1. Field of the Invention
The present invention relates to an aluminum oxide (Al2O3) sintered body, and a semiconductor manufacturing apparatus member and a liquid crystal manufacturing apparatus member, each of which uses the aluminum oxide sintered body.
2. Description of Related Art
At present, aluminum oxide sintered bodies are widely used in electronic parts and industrial machinery parts. Since aluminum oxide sintered bodies used for these purposes require excellent electrical properties, mechanical properties, chemical resistance, and plasma resistance, low soda aluminum oxide whose Na2O content is not more than 0.1% is commonly used. In the manufacturing process of the low soda aluminum oxide used herein, the prevailing practice is to add, when firing aluminum hydroxide that is the precursor of aluminum oxide, silicon oxide particles and aluminum chloride in order that Na2O contained in the aluminum hydroxide is removed by adsorption or reaction.

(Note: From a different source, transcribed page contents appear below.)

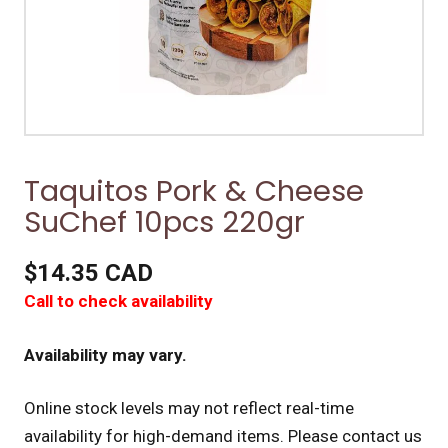
Taquitos Pork & Cheese
SuChef 10pcs 220gr
$14.35 CAD
Call to check availability
Availability may vary.
Online stock levels may not reflect real-time
availability for high-demand items.
Please contact us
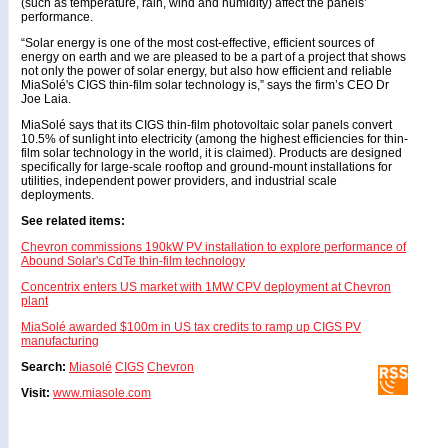
(such as temperature, rain, wind and humidity) affect the panels’
performance.
“Solar energy is one of the most cost-effective, efficient sources of
energy on earth and we are pleased to be a part of a project that shows
not only the power of solar energy, but also how efficient and reliable
MiaSolé's CIGS thin-film solar technology is,” says the firm’s CEO Dr
Joe Laia.
MiaSolé says that its CIGS thin-film photovoltaic solar panels convert
10.5% of sunlight into electricity (among the highest efficiencies for thin-
film solar technology in the world, it is claimed). Products are designed
specifically for large-scale rooftop and ground-mount installations for
utilities, independent power providers, and industrial scale
deployments.
See related items:
Chevron commissions 190kW PV installation to explore performance of
Abound Solar's CdTe thin-film technology
Concentrix enters US market with 1MW CPV deployment at Chevron
plant
MiaSolé awarded $100m in US tax credits to ramp up CIGS PV
manufacturing
Search:
Miasolé
CIGS
Chevron
Visit:
www.miasole.com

In respect to an aluminum oxide sintered body used in semiconductor manufacturing apparatus members, Japanese Patent Application Laid-Open No. 6-157132 describes a method of manufacturing a high purity aluminum oxide sintered body whose impurity content is reduced significantly. The method described includes: suppressing the alkali metal oxide in the aluminum oxide sintered body to not more than 50 ppm and the magnesium oxide content to 100 ppm; and in addition suppressing and controlling the entry of alkali metal from the manufacturing steps. Thereby, impurities become lessened and abnormal grain growth of aluminum oxide can be suppressed to attain the aluminum oxide sintered body excellent in plasma resistance.
Additionally, Japanese Patent Application Laid-Open No. 5-217946 describes a semiconductor manufacturing apparatus member that absorbs less microwave, prevents occurrence of cracks, and has excellent productivity. That is, an aluminum oxide sintered body having aluminum oxide of not less than 99.9%, silica of less than 100 ppm, and alkali metal oxide of not more than 50 ppm can have excellent plasma resistance and prevent the occurrence of cracks due to microwave, provided that a specific gravity is not less than 3.96, a mean particle size is not less than 10 μm, and a dielectric dissipation factor is not more than 8×10−4.
Recently, in industrial machinery parts, especially semiconductor manufacturing apparatus members and liquid crystal manufacturing apparatus members, as devices become larger, parts used in these apparatuses are also increasingly larger. Aluminum oxide sintered bodies used therefor are no exceptions.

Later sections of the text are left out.